I have a java class that parses an xml file, and writes its content to MySQL. Everything works fine, but the problem is when the xml file contains invalid unicode characters, an exception is thrown and the program stops parsing the file.
My provider sends this xml file on a daily basis with a list of products with its price, quantity etc. and I have no control over this, so invalid characters will always be there.
All I'm trying to do is to catch these errors, ignore them and continue parsing the rest of the xml file.
I've added a try-catch statements on the startElement
, endElement
and characters
methods of the SAXHandler class, however, they don't catch any exception and the execution stops whenever the parser finds an invalid character.
It seems that I can only catch these exceptions from the function who calls the parser:
try {
myIS = new FileInputStream(xmlFilePath);
parser.parse(myIS, handler);
retValue = true;
} catch(SAXParseException err) {
System.out.println("SAXParseException " + err);
}
However, that's useless in my case, even if the exception tells me where the invalid character is, the execution stops, so the list of products is far from being complete. This list has about 8,000 products and only a couple of invalid characters, however, if the invalid character is in the first 100 products, then all the 7,900 products are not updated in the database. I've also noticed that the endDocument
method is not called if an exception occurs.
Somebody asked the same question here some years ago, but didn't get any solution.
I'd really appreciate any ideas or workarounds for this.

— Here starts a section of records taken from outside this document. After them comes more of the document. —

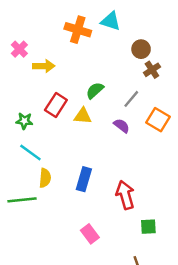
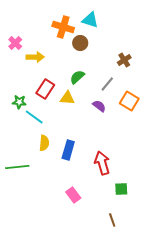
brown circle: (141, 49) -> (80, 43), moved
cyan line: (30, 152) -> (34, 117), moved
yellow semicircle: (45, 178) -> (44, 143), moved

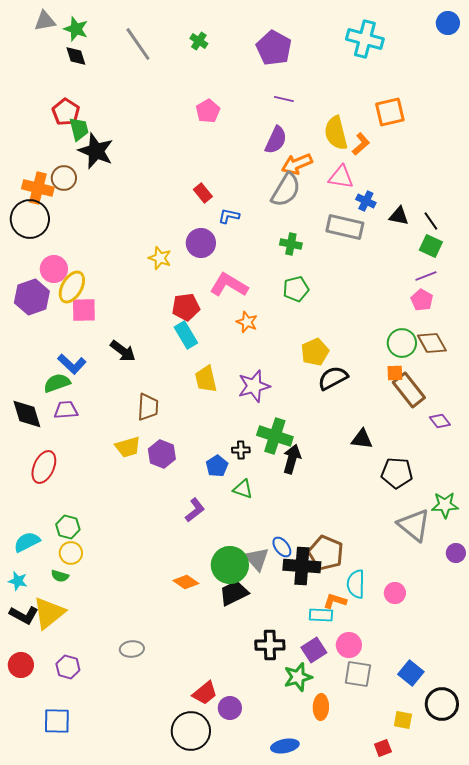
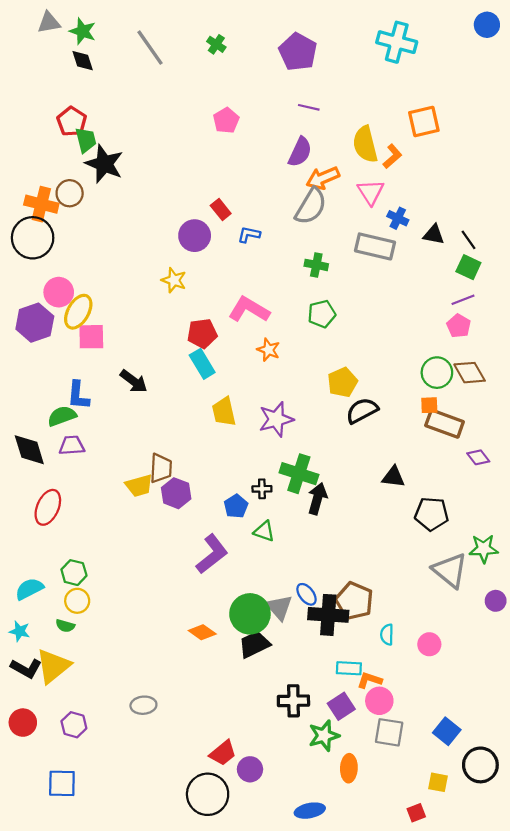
pink triangle: (341, 177) -> (371, 192), turned 48
purple circle: (201, 243) -> (195, 236), moved
blue L-shape: (72, 364) -> (78, 395), turned 52
brown rectangle: (409, 390) -> (445, 424), turned -32
brown trapezoid: (148, 407) -> (161, 468), moved
purple L-shape: (195, 510) -> (212, 554), size x1.5
cyan semicircle: (356, 584) -> (387, 635), size x0.7
orange L-shape: (335, 601) -> (370, 680), moved

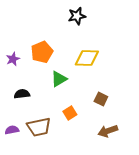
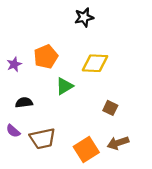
orange square: (70, 113) -> (86, 149), moved, size x1.6
purple semicircle: (12, 130) -> (13, 131), moved, turned -128

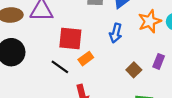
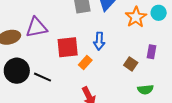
blue arrow: (116, 33) -> (99, 41), moved
black line: (60, 67) -> (43, 77), moved

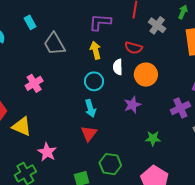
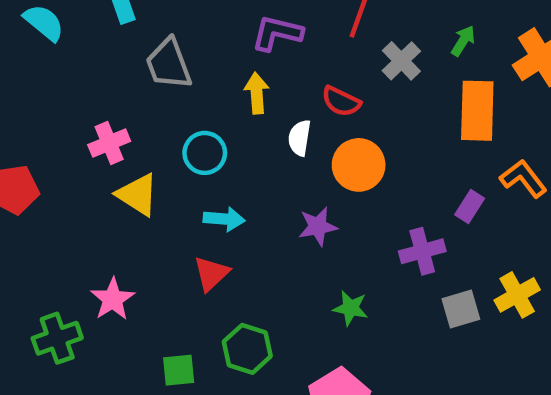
cyan circle: (94, 81) -> (205, 153), moved
cyan arrow: (90, 108) -> (224, 219), turned -78
yellow triangle: (22, 126) -> (138, 195), moved

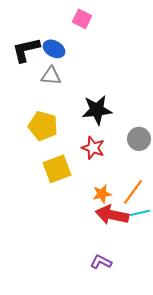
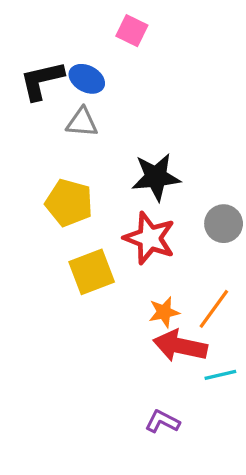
red star: (93, 148) -> (150, 238), size x1.4
cyan line: (140, 213) -> (220, 375), moved

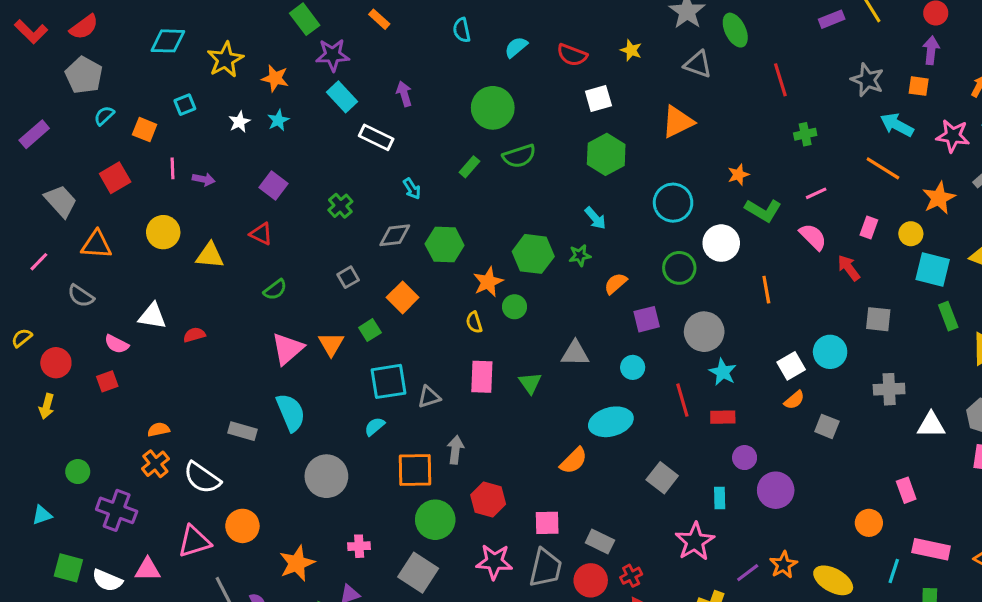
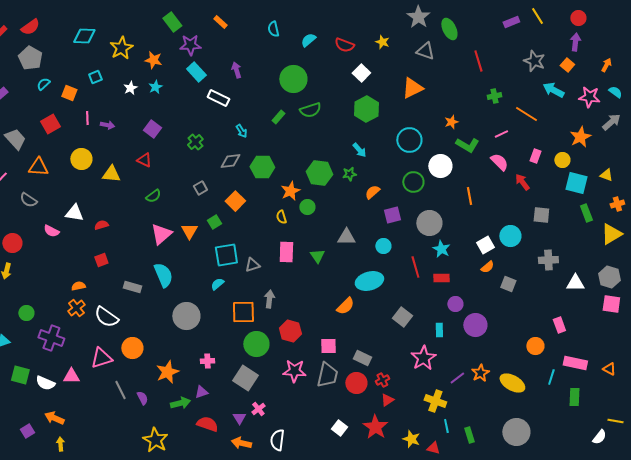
orange square: (919, 86) -> (567, 65), turned 32
white square: (598, 98) -> (361, 73), turned -30
orange line: (883, 168) -> (526, 114), moved
red square: (107, 381) -> (101, 260), moved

Data Sample (as requested):
<Producto>
<Brand>
<Description>Epson</Description>
<ManufacturerId>eps</ManufacturerId>
<BrandId>eps</BrandId>
</Brand>
<New>false</New>
<OnSale>null</OnSale>
<Type>Physical</Type>
<Description>Epson TM T88V - Impresora de recibos - línea térmica - rollo 8 cm - hasta 300 mm/segundo - paralelo, USB</Description>
<Category>
<CategoryId>pos</CategoryId>
<Description>Puntos de Venta</Description>
<Subcategories>
<CategoryId>pos.printer</CategoryId>
<Description>Impresoras para Recibos</Description>
</Subcategories>
</Category>
<InStock>0</InStock>
<Price>
<UnitPrice>4865.6042</UnitPrice>
<CurrencyId>MXN</CurrencyId>
</Price>
<Manufacturer>
<Description>Epson</Description>
<ManufacturerId>eps</ManufacturerId>
</Manufacturer>
<Mpn>C31CA85814</Mpn>
<Sku>PT910EPS27</Sku>
<CompilationDate>2020-02-25T12:30:14.6607135Z</CompilationDate>
</Producto>